REQUIRED ACTION: In the records below, find the line that contains "Segment every instance" and the line that contains "Answer in <instances>...</instances>.". Set down exactly those lines and every line between them, and nothing more.

** INFORMATION SUPPLIED follows **

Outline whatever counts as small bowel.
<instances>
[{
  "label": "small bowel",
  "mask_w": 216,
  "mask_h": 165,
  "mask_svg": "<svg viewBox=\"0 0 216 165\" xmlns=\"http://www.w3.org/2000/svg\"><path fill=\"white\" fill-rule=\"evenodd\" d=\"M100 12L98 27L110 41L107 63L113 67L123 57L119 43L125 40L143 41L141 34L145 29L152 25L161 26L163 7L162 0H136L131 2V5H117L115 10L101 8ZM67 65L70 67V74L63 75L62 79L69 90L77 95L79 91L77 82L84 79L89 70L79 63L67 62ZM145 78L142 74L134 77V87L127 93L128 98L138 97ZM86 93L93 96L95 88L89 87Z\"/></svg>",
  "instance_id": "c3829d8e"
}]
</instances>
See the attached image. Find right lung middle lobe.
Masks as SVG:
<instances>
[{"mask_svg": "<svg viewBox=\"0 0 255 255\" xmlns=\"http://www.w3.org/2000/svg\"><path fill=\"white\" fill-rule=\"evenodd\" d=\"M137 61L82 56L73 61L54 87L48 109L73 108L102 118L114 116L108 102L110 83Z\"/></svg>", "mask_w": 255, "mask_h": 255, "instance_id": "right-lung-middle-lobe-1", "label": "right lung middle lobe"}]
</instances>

** End of INFORMATION SUPPLIED **
** INFORMATION SUPPLIED follows **

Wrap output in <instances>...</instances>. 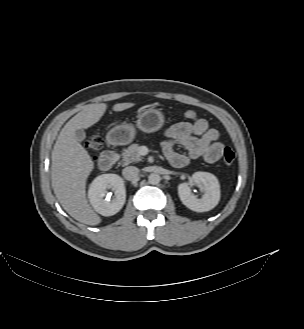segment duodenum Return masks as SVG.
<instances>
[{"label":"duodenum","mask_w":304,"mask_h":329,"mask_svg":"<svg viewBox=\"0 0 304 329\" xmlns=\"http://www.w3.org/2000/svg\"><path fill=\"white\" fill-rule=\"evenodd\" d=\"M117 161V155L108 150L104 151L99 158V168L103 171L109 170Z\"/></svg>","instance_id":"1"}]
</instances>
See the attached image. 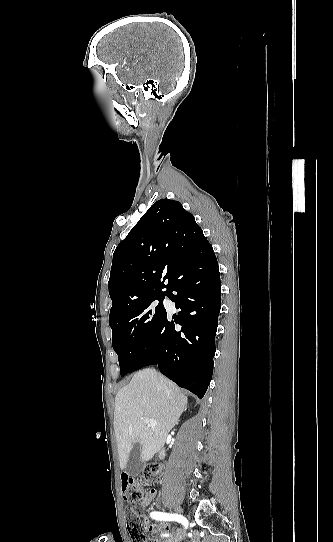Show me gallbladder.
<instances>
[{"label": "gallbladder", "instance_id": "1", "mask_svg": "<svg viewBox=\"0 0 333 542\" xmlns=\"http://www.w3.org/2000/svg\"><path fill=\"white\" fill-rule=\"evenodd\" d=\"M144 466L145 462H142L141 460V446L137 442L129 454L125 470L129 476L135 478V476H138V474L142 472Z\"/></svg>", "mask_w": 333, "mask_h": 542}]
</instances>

** End of INFORMATION SUPPLIED **
** INFORMATION SUPPLIED follows **

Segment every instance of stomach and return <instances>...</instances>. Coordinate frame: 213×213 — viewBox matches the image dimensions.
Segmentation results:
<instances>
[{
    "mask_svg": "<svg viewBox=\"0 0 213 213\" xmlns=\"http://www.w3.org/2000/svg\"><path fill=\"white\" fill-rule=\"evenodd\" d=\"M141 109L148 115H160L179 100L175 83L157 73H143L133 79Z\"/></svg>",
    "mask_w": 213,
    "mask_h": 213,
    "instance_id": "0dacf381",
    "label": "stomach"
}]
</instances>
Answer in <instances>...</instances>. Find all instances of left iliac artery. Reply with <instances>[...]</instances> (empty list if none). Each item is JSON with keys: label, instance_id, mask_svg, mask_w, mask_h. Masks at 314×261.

** End of INFORMATION SUPPLIED **

RESULT BELOW:
Segment every instance of stomach and return <instances>...</instances>. Coordinate frame: 213×213 — viewBox matches the image dimensions.
Segmentation results:
<instances>
[{
    "mask_svg": "<svg viewBox=\"0 0 213 213\" xmlns=\"http://www.w3.org/2000/svg\"><path fill=\"white\" fill-rule=\"evenodd\" d=\"M141 109L148 115H160L179 100L175 83L157 73H143L133 79Z\"/></svg>",
    "mask_w": 213,
    "mask_h": 213,
    "instance_id": "0dacf381",
    "label": "stomach"
}]
</instances>
Answer in <instances>...</instances>. Find all instances of left iliac artery. Reply with <instances>[...]</instances> (empty list if none). Each item is JSON with keys: label, instance_id, mask_svg, mask_w, mask_h. Masks at 314×261.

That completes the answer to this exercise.